I doubt that anyone at the laundromat noticed that I was reading a TIME magazine. Delinquent rapists don't read TIME magazine, they don't read at all. They flip through the pages of the alternative free weekly to get to the back where the tattoo/piercing parlor and escort service advertisements are or they just sit, empty handed, and scowl at passers-by.
I saw this kid on the train the other day, he was wearing a face mask with the image of some sort of clown or skull, or clown skull. He had a curly black ponytail that poked out of a black trucker hat. He was like 14. Part of me wanted to mess with him just so I could pull his ponytail and tear that stupid mask off his face. I'd bet $200 that he had braces, and acne. His name was probably something like Julien, or Samuel and he was on his way to violin practice, or Latin lessons. Every kid in New York has some weird extra-curricular activity. They can't go play outside -- there is no outside -- so instead of playing football with their friends or kicking rocks down the road they learn calligraphy or go see a therapist so that their parents don't have to deal with talking to them.

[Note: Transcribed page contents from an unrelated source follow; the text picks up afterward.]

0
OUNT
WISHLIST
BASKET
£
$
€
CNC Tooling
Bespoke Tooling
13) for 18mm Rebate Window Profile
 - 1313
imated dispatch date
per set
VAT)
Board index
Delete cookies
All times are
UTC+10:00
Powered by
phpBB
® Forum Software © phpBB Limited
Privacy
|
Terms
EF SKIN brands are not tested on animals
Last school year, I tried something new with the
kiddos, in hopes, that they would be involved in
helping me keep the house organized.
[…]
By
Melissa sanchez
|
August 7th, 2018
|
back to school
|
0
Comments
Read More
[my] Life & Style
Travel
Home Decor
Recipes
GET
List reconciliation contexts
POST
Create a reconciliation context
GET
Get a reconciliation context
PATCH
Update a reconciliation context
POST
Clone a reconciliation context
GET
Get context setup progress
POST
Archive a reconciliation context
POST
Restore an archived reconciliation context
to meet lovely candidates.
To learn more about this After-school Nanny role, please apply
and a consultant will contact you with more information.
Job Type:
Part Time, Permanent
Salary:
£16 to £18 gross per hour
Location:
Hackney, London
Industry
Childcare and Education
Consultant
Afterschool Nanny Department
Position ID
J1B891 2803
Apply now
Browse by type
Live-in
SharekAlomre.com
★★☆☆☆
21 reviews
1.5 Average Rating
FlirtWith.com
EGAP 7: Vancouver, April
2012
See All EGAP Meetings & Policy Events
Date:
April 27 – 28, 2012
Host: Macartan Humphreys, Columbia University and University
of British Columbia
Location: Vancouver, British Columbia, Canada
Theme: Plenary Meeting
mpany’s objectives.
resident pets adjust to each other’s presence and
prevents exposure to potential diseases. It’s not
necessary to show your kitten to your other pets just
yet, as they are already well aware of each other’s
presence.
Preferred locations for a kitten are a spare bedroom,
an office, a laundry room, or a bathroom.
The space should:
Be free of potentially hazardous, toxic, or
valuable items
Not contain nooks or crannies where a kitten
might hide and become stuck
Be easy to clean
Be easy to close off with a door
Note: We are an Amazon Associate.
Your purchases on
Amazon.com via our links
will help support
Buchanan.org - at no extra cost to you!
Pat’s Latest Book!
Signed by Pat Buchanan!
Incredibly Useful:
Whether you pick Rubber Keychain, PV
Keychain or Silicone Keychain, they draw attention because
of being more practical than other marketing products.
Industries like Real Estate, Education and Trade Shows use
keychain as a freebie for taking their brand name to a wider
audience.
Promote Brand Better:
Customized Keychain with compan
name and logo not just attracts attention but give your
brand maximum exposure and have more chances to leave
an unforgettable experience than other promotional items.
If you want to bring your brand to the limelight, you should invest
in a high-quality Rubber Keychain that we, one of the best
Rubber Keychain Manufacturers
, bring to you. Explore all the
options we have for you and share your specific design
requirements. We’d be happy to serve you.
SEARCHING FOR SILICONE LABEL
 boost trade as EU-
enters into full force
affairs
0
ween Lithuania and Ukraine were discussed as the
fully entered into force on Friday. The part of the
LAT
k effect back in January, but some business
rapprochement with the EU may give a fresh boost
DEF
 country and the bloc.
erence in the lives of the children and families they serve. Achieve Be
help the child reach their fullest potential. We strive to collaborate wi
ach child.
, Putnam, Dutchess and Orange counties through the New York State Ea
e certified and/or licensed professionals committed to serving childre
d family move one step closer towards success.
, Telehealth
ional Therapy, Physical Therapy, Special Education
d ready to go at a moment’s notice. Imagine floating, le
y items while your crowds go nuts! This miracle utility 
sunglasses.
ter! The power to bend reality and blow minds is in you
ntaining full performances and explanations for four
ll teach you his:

A while back someone asked me "What do you guys do in Utah?" They were younger, barely out of high school so I answered the question. I told them that I do a lot of mountain biking and camping, that we hike and horseback ride. I've been through this game enough times that I've learned to always start with the activities that your interrogators have likely never experienced. If I was a recreation para-glider, I would lead with that. "What do you guys do?" This is when the horrible person within me started to rise to the surface. These kids were middle-class Queens Hispanics. They lived within miles of Broadway, The Metropolitan Museum of Art and some of the finest dining in America. By virtue of my profession I had probably had more "New York Moments" in 4 months than these kids had in their entire life growing up in THE city. "Well," she said. "Everything is so expensive, we usually just end up going to someone's house to watch a movie or play Rock Band."

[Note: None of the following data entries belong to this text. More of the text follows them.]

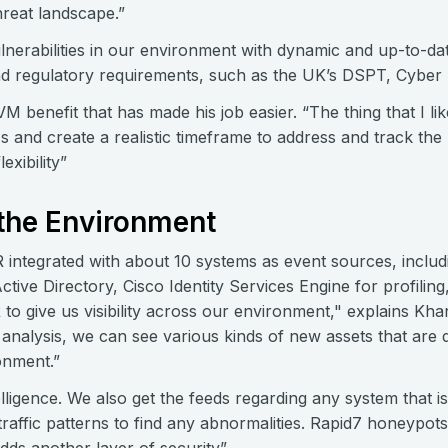
hreat landscape.”
lnerabilities in our environment with dynamic and up-to-dat
nd regulatory requirements, such as the UK’s DSPT, Cyber
 benefit that has made his job easier. “The thing that I like
 and create a realistic timeframe to address and track the p
exibility”
 the Environment
integrated with about 10 systems as event sources, includ
tive Directory, Cisco Identity Services Engine for profili
 to give us visibility across our environment," explains Khan
analysis, we can see various kinds of new assets that are
onment.”
elligence. We also get the feeds regarding any system that i
traffic patterns to find any abnormalities. Rapid7 honeypots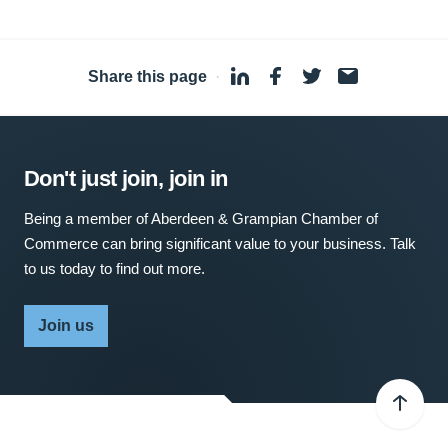
Share this page
·
Don't just join, join in
Being a member of Aberdeen & Grampian Chamber of
Commerce can bring significant value to your business. Talk
to us today to find out more.
Join us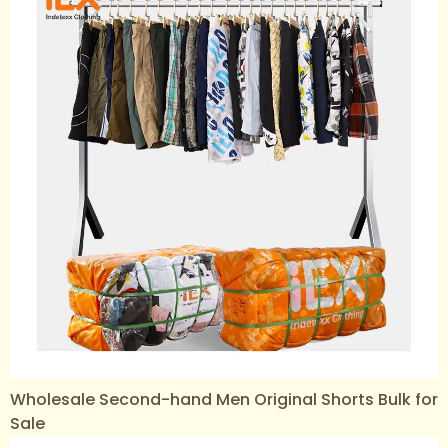
Wholesale Second-hand Men Original Shorts Bulk for
Sale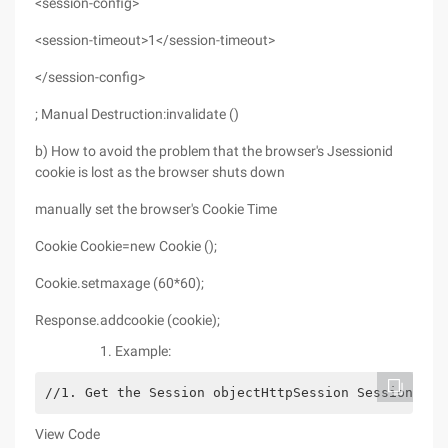
<session-config>
<session-timeout>1</session-timeout>
</session-config>
; Manual Destruction:invalidate ()
b) How to avoid the problem that the browser's Jsessionid
cookie is lost as the browser shuts down
manually set the browser's Cookie Time
Cookie Cookie=new Cookie ();
Cookie.setmaxage (60*60);
Response.addcookie (cookie);
Example:
//1. Get the Session objectHttpSession Session= Re
View Code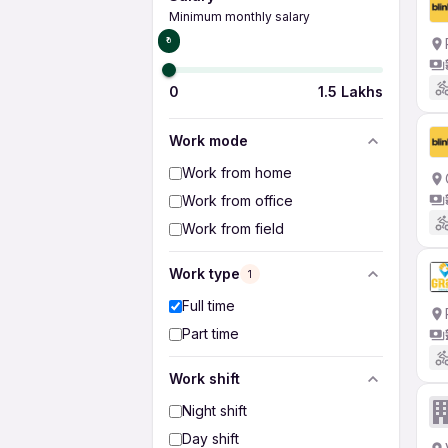
Minimum monthly salary
₹0
0
1.5 Lakhs
Work mode
Work from home
Work from office
Work from field
Work type
1
Full time
Part time
Work shift
Night shift
Day shift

My natural reaction to this would be to cock my eyebrow, say "Good thing you don't live in Utah," and walk away like a B.A. from an explosion. I did not. I smiled and said "Cool, Rock Band is fun" and then changed the subject by asking what movies they had seen lately. I take this as a sign that I'm beginning to grow up. Either that or my subconscious was afraid that even though I was at a religious function, if I got too smart someone would knife me. They do that in New York, at least that's what I've been taught my whole life. In New York, people knife you. In Wisconsin, they offer you doughnuts. In Japan, they bow and in Germany they yell and punch you in the face. No matter where you are, though, you can change the subject by asking what movies they've seen lately. Everybody likes to talk about movies and besides McDonald's, Hollywood is America's chief global export.
So there I was, sitting at the laundromat in Queens, watching my clothes tumble. I know for a fact that they thought I was some screwed up punk. Why else would a dumb white-boy be sitting at a grimy laundromat in Queens in big neon headphones and a knit cap. Yes, it was prejudiced of them and this is prejudiced of me. That's life, we all kind of suck sometimes.